→ WORK TO COMPLETE:
Set down exactly the lines that run from the line with "окислительно восстановительными реакциями" to the end of the data, and nothing else.

---------- DATA FOR ANALYSIS

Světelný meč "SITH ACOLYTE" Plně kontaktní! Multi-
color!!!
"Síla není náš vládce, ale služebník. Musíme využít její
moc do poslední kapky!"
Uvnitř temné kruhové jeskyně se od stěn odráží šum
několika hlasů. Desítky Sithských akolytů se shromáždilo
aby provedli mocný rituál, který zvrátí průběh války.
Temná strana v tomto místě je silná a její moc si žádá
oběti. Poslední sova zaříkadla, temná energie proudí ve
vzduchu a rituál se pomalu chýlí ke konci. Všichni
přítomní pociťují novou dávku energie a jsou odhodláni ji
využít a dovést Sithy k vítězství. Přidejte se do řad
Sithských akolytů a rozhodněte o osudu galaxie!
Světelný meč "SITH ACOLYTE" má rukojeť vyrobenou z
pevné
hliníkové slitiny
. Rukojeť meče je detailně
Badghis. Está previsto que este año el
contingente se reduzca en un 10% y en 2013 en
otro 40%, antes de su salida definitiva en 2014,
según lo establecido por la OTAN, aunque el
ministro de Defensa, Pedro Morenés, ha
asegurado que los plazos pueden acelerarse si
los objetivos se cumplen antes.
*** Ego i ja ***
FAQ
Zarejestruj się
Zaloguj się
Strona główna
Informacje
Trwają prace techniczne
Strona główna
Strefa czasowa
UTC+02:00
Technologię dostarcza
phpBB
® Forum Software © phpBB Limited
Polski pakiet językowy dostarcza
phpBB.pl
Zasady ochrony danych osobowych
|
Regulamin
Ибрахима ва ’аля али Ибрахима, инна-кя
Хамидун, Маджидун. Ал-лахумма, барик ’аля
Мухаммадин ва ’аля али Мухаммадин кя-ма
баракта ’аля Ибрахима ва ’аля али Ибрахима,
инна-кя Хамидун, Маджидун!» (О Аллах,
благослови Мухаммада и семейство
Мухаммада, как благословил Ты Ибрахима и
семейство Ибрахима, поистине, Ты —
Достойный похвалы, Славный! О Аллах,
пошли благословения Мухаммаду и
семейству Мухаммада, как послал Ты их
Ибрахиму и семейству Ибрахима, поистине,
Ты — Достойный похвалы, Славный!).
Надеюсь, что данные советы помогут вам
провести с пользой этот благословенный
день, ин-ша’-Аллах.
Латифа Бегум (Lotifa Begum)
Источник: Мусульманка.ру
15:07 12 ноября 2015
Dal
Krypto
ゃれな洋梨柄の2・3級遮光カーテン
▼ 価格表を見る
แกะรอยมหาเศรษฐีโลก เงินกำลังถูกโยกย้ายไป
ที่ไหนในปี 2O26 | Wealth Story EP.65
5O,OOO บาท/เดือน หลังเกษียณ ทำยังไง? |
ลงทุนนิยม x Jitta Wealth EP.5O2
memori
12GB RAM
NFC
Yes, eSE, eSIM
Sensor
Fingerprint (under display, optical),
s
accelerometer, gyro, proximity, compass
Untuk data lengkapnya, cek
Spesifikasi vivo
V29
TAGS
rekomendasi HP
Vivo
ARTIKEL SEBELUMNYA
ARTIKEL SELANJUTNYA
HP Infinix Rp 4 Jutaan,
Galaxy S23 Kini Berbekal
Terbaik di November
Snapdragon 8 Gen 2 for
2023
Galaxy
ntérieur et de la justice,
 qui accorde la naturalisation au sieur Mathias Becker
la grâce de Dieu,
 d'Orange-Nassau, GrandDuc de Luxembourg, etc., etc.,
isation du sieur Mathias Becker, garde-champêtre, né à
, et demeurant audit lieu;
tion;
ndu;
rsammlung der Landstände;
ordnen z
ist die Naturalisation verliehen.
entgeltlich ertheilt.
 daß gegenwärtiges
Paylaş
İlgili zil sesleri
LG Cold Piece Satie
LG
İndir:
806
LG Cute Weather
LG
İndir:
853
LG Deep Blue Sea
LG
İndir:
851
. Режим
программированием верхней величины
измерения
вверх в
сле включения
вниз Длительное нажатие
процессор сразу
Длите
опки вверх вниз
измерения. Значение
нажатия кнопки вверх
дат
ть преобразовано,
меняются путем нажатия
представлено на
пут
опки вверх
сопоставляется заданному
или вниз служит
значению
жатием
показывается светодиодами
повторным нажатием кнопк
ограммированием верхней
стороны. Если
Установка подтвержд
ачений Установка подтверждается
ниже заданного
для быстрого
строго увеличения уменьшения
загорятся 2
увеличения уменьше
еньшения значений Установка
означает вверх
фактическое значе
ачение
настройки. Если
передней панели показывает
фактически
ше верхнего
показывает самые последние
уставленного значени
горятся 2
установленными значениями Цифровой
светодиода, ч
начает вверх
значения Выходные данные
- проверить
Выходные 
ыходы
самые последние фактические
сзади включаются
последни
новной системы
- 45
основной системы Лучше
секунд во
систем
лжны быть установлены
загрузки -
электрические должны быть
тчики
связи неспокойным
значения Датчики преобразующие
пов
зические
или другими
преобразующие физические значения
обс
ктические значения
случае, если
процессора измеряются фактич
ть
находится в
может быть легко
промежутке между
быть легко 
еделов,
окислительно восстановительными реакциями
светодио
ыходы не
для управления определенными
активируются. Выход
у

--------------------

→ SOLVED PROBLEM:
окислительно восстановительными реакциями
светодио
ыходы не
для управления определенными
активируются. Выход
у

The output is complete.